Garabulli, um dos principais portos onde os imigrantes são
embarcados, situado a 30 quilômetros de Trípoli, é onde os africanos que chegam
do Saara vindos de Gana, do Senegal e da Nigéria, notadamente, trabalham
durante meses ou anos na construção de casas de veraneio de um resort para
famílias ricas da Líbia (!) e reúnem os euros necessários para pagar a temerária
viagem. Benghazi, Kammash, Bouri, Musrata e mais alguns outros são mais do que
conhecidos pontos onde o tráfico dos boat
people deste século opera.
“Os governos e os partidos políticos contribuíram para a
atual situação dramática,” diz a presidente da Anistia Internacional na França.
Eles não podem abdicar da sua responsabilidade nas tragédias que vêm ocorrendo,
denuncia um documento publicado por essa ONG intitulado 'Os náufragos da
vergonha na Europa'.
Apenas a rigorosa política de repressão ao tráfico, com uma
frota de navios de guerra prontos para destruir os precários barcos de
contrabandistas, como propôs François Hollande na recente reunião de Bruxelas
(para se tornar efetiva a proposta dependerá de uma Resolução do Conselho de
Segurança da ONU que poderá demorar meses e até anos para ser anunciada) parece
– parece? – mesmo equivocada.
O objetivo é diminuir o fluxo migratório e impedir que os
africanos deixem a África.
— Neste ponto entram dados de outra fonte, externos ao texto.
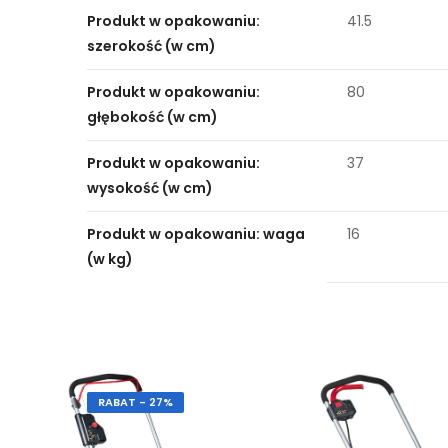
Produkt w opakowaniu:
41.5
szerokość (w cm)
Produkt w opakowaniu:
80
głębokość (w cm)
Produkt w opakowaniu:
37
wysokość (w cm)
Produkt w opakowaniu: waga
16
(w kg)
RABAT - 27%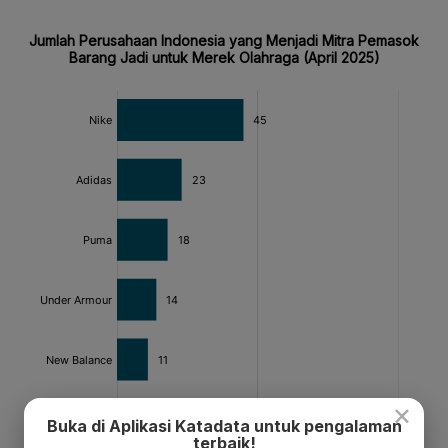
×
Buka di Aplikasi Katadata untuk pengalaman
terbaik!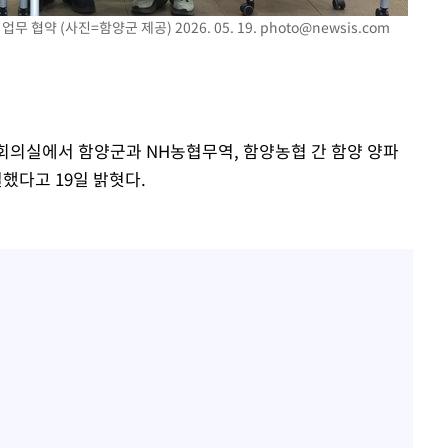
 협약 (사진=함양군 제공) 2026. 05. 19.
photo@newsis.com
 회의실에서 함양군과 NH농협무역, 함양농협 간 함양 양파
했다고 19일 밝혓다.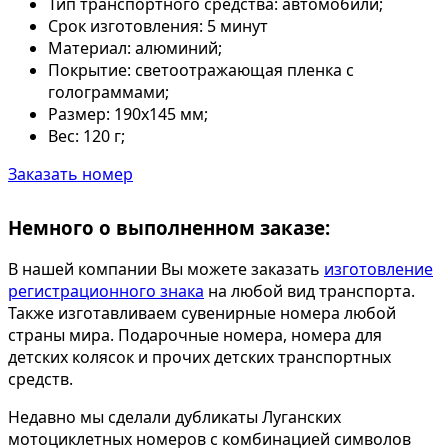
Тип транспортного средства:
автомобили;
Срок изготовления:
5 минут
Материал:
алюминий;
Покрытие:
светоотражающая пленка с
голограммами;
Размер:
190х145 мм;
Вес:
120 г;
Заказать номер
Немного о выполненном заказе:
В нашей компании Вы можете заказать
изготовление
регистрационного знака
на любой вид транспорта.
Также изготавливаем сувенирные номера любой
страны мира. Подарочные номера, номера для
детских колясок и прочих детских транспортных
средств.
Недавно мы сделали дубликаты Луганских
мотоциклетных номеров с комбинацией символов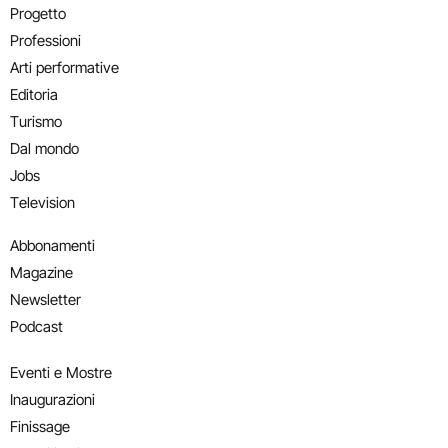
Progetto
Professioni
Arti performative
Editoria
Turismo
Dal mondo
Jobs
Television
Abbonamenti
Magazine
Newsletter
Podcast
Eventi e Mostre
Inaugurazioni
Finissage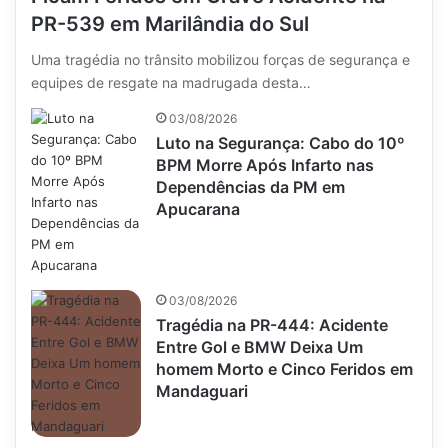
PR-539 em Marilândia do Sul
Uma tragédia no trânsito mobilizou forças de segurança e
equipes de resgate na madrugada desta…
03/08/2026
Luto na Segurança: Cabo do 10º
BPM Morre Após Infarto nas
Dependências da PM em
Apucarana
03/08/2026
Tragédia na PR-444: Acidente
Entre Gol e BMW Deixa Um
homem Morto e Cinco Feridos em
Mandaguari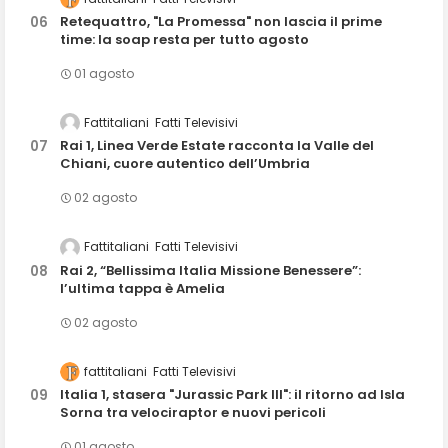
Retequattro, "La Promessa" non lascia il prime
time: la soap resta per tutto agosto
01 agosto
Fattitaliani
Fatti Televisivi
Rai 1, Linea Verde Estate racconta la Valle del
Chiani, cuore autentico dell’Umbria
02 agosto
Fattitaliani
Fatti Televisivi
Rai 2, “Bellissima Italia Missione Benessere”:
l’ultima tappa è Amelia
02 agosto
fattitaliani
Fatti Televisivi
Italia 1, stasera "Jurassic Park III": il ritorno ad Isla
Sorna tra velociraptor e nuovi pericoli
01 agosto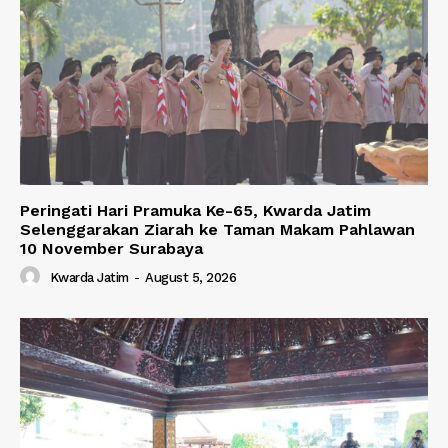
Peringati Hari Pramuka Ke-65, Kwarda Jatim
Selenggarakan Ziarah ke Taman Makam Pahlawan
10 November Surabaya
Kwarda Jatim
-
August 5, 2026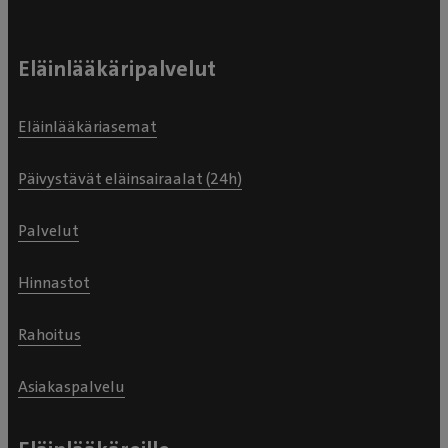
Eläinlääkäripalvelut
Eläinlääkäriasemat
Päivystävät eläinsairaalat (24h)
Palvelut
Hinnastot
Rahoitus
Asiakaspalvelu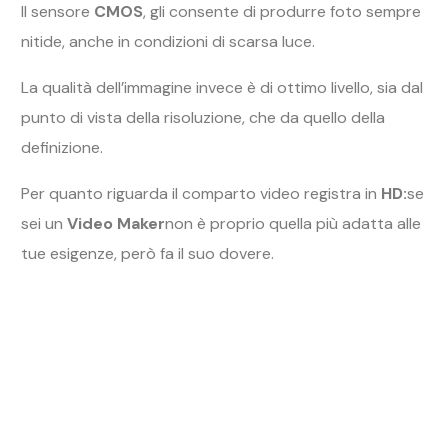
Il sensore
CMOS
, gli consente di produrre foto sempre
nitide, anche in condizioni di scarsa luce.
La qualità dell’immagine invece è di ottimo livello, sia dal
punto di vista della risoluzione, che da quello della
definizione.
Per quanto riguarda il comparto video registra in
HD:
se
sei un
Video Maker
non è proprio quella più adatta alle
tue esigenze, però fa il suo dovere.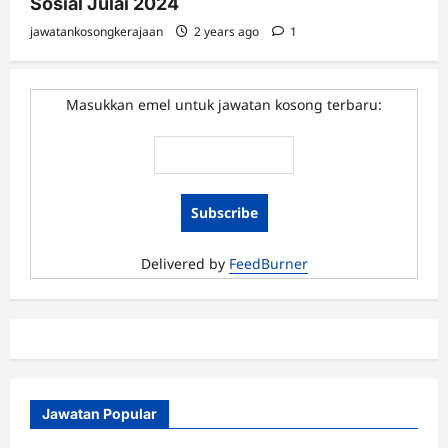
Sosial Julai 2024
jawatankosongkerajaan
2 years ago
1
Masukkan emel untuk jawatan kosong terbaru:
Delivered by
FeedBurner
Jawatan Popular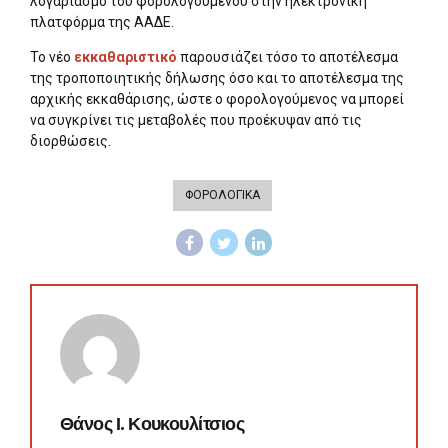
λογαριασμό του φορολογουμένου στην ηλεκτρονική
πλατφόρμα της ΑΑΔΕ.
Το νέο
εκκαθαριστικό
παρουσιάζει τόσο το αποτέλεσμα
της τροποποιητικής δήλωσης όσο και το αποτέλεσμα της
αρχικής εκκαθάρισης, ώστε ο φορολογούμενος να μπορεί
να συγκρίνει τις μεταβολές που προέκυψαν από τις
διορθώσεις.
ΦΟΡΟΛΟΓΙΚΑ
Θάνος Ι. Κουκουλίτσιος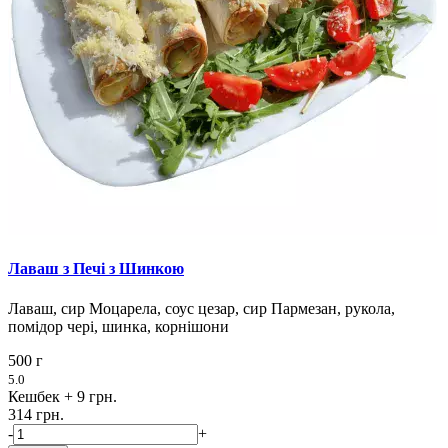
Лаваш з Печі з Шинкою
Лаваш, сир Моцарела, соус цезар, сир Пармезан, рукола,
помідор чері, шинка, корнішони
500 г
5.0
Кешбек
+ 9 грн.
314 грн.
-
+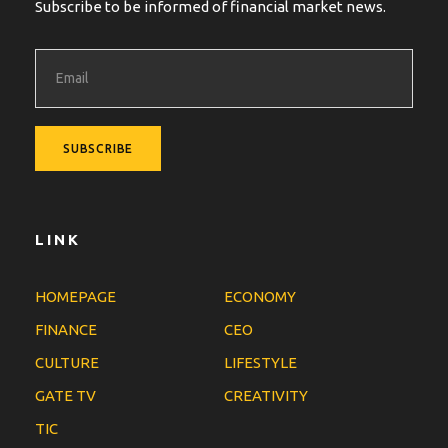
Subscribe to be informed of financial market news.
LINK
HOMEPAGE
ECONOMY
FINANCE
CEO
CULTURE
LIFESTYLE
GATE TV
CREATIVITY
TIC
No entanto, as fronteiras nunca foram tão seguras e
tão vigiadas como hoje, em terra e mar; e nunca as tragédias foram tão
frequentes, observa Garrigos que acrescenta: “As medidas planejadas na cúpula
são requentadas.” Ou seja: blá-blá-blá – e o perfume do cinismo está no ar.
Mas há também novos argumentos e estudos independentes já
realizados no sentido de encontrar uma solução humanitária e generosa para
esses que fogem da tragédia da África e do Oriente Médio e que ao mesmo tempo
caminhe com a economia do velho continente sem piorar o combalido mercado de
trabalho dos europeus. Mas também parece que as pesquisas feitas não estão
sendo levadas em conta pela União Europeia, conglomerado de 28 países dos quais
apenas cinco carimbam vistos, em conta gotas, nos passaportes de imigrantes - o
que estimula o tráfico de pessoas e a clandestinidade.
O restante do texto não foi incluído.